# Predicting Program Languages

For this project our group will be scraping, and using api requests to acquire repository data from Github and attempt to create an NLP model to predict the primary programming language of the repo based off the contents of the readme file.

## Goals:

* Scrape repo names from Github, and use api requests to create a database of repos
* Explore data to see what words are most common in each respective language's readmes
* Build a classification model that predicts program languages used in each repo on Github

---

## Imports

In [41]:
# Import function modules
import prepare as p
import acquire as a


# Import data science libraries & visualization libraries
import pandas as pd
import numpy as np
import matplotlib.pyplot as plt
import seaborn as sns

# Import nlp libraries and classification models
import nltk
from nltk.tokenize.toktok import ToktokTokenizer
from nltk.corpus import stopwords
from wordcloud import WordCloud
from sklearn.feature_extraction.text import TfidfVectorizer
from sklearn.model_selection import train_test_split
from sklearn.linear_model import LogisticRegression
from sklearn.ensemble import RandomForestClassifier
from sklearn.tree import DecisionTreeClassifier, plot_tree
from sklearn.neighbors import KNeighborsClassifier
from sklearn.metrics import classification_report
from sklearn.preprocessing import LabelEncoder
from xgboost import XGBClassifier

---

## Dictionary

| Column         | Column_type | Data_type| Description              |
|----------------|-------------|----------|--------------------------|
|repo            |Feature      |string    |Name of the repositiory.  |
|language        |Target       |string    |Programming language used.|
|readme_contents |Feature      |string    |Contents for every readme.|

---

## Acquire

For data acquisition, the names of 100 pages worth of 'sports' repositories (1000 repos) were scraped using html requests. Then using api requests information such as language, name, and readme contents, was pulled from the repositories. This process was slow due to request limits so the data was cached into a csv once done.

In [2]:
pd.read_csv('all_repos.csv').head(3)  # Read data stored in .csv file

Unnamed: 0,repo,language,readme_contents
0,ScottfreeLLC/AlphaPy,Python,AlphaPy\n=======\n\n|badge_pypi| |badge_downlo...
1,jalapic/engsoccerdata,R,"Latest GitHub version: 11/4/2022, v0.1.7\n\nN..."
2,bttmly/nba,JavaScript,# nba\n*Node.js client for nba.com API endpoin...


---

## Wrangle

For data cleaning, any language that wasn't in the top 4 was grouped into 'other'. The extra number of languages severy impacted model performance, so grouping them was helpful.

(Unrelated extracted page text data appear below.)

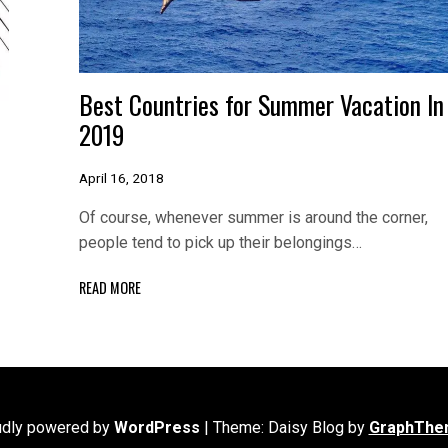
Best Countries for Summer Vacation In
2019
April 16, 2018
Of course, whenever summer is around the corner,
people tend to pick up their belongings…
READ MORE
udly powered by
WordPress
|
Theme: Daisy Blog by
GraphThe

The data was also cleaned, stemmed, and lemmatized.

In [3]:
repo = a.acquire_repos()  # Pull and clean data stored in .csv file
repo.head(3)

Unnamed: 0,repo,language,readme_contents,clean,stemmed,lemmatized
0,ScottfreeLLC/AlphaPy,Python,AlphaPy\n=======\n\n|badge_pypi| |badge_downlo...,alphapy badgepypi badgedownloads badgedocs bad...,alphapi badgepypi badgedownload badgedoc badge...,alphapy badgepypi badgedownloads badgedocs bad...
1,jalapic/engsoccerdata,R,"Latest GitHub version: 11/4/2022, v0.1.7\n\nN...",latest github version 1142022 v017 nov 2022 up...,latest github version 1142022 v017 nov 2022 up...,latest github version 1142022 v017 nov 2022 up...
2,bttmly/nba,JavaScript,# nba\n*Node.js client for nba.com API endpoin...,nba nodejs client nbacom api endpoints npm ins...,nba nodej client nbacom api endpoint npm insta...,nba nodejs client nbacom api endpoint npm inst...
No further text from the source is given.